> _TASK ITEM_:
Look through the entries below and return all lines including the word "Когда".

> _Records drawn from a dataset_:
:::
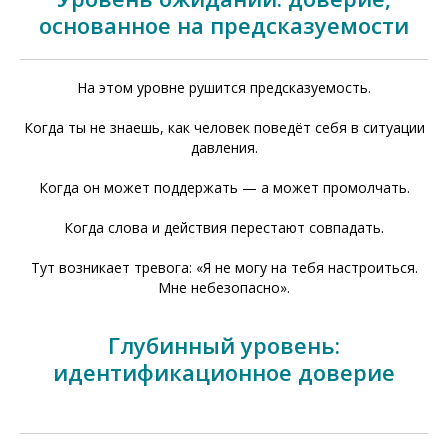
основанное на предсказуемости
На этом уровне рушится предсказуемость.
Когда ты не знаешь, как человек поведёт себя в ситуации
давления.
Когда он может поддержать — а может промолчать.
Когда слова и действия перестают совпадать.
Тут возникает тревога: «Я не могу на тебя настроиться.
Мне небезопасно».
Глубинный уровень:
идентификационное доверие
:::
> _THE ANSWER_:
Когда ты не знаешь, как человек поведёт себя в ситуации
Когда он может поддержать — а может промолчать.
Когда слова и действия перестают совпадать.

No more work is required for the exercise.